The purpose of this study is to systematize the research results accumulated by the authors and to develop methods and algorithms for assessing the dynamics of regional competitiveness, taking into account a complex of social and economic factors. The practical significance of the study is to provide diagnostics of the level of risks of competitiveness of socio-economic systems in the example of Russian regions.

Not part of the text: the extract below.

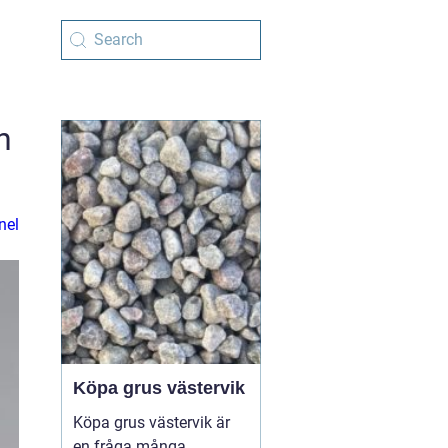
h
nel
Köpa grus västervik
Köpa grus västervik är
en fråga många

The novelty of the proposed technique consists of constructing a mathematical model based on the resulting causal graph of indicators and its minimal cut set. As a result, it is possible to perform a scenario analysis of the impact of various risk factors on the competitiveness of regions, to identify reference objects, and to analyze the sustainability of the development of the region from the point of view of its competitiveness.

The practical results of the proposed methodology should include the use of competitiveness risk assessment based on a hierarchical system of indicators for analyzing and forecasting the development of the region. A quantitative assessment of competitiveness risks will significantly improve the efficiency and quality of regional competitiveness management. Thus, the information basis will be provided for the development of an intelligent information system for scenario assessment of the risks of the region’s competitiveness. The developed application can be effectively used in strategic planning and the substantiation of decisions to improve the competitiveness of the region and will allow for monitoring and assessing the level of regional competitiveness over time and in comparison with other regions. On this basis, proposals can be formed to improve the management of socio-economic activities of the regions, aimed at modernizing and diversifying the regional economy.

The present article is organized as follows. The introduction presents a theoretical review of the literature and the main objectives of the study. Section 2 describes the main models and methods used in the competitiveness risk assessment methodology. Section 3 contains a description of the data and the empirical results of the modeling steps. Section 4 presents a discussion of the results.

2. Materials and Methods

2.1. Applications of Kolmogorov–Chapman Equations

The information and analytical base of the study is formed based on available open sources of information, the collection of additional information to identify possible strategies to increase the competitiveness of regions, and the identification of risks associated with maintaining and developing regional competitiveness [35,36]. Data from open [38,39] and commercial sources [40] were used.

Solving the problem of mathematical modeling of the dynamics of the competitiveness risks of the region presents significant difficulties due to the presence of a large number of factors and complex causal relationships between them. Therefore, a new approach is used to solve the problem. Based on the decomposition of separate key factors in the current conditions, it allows us to obtain the required solution [41,42].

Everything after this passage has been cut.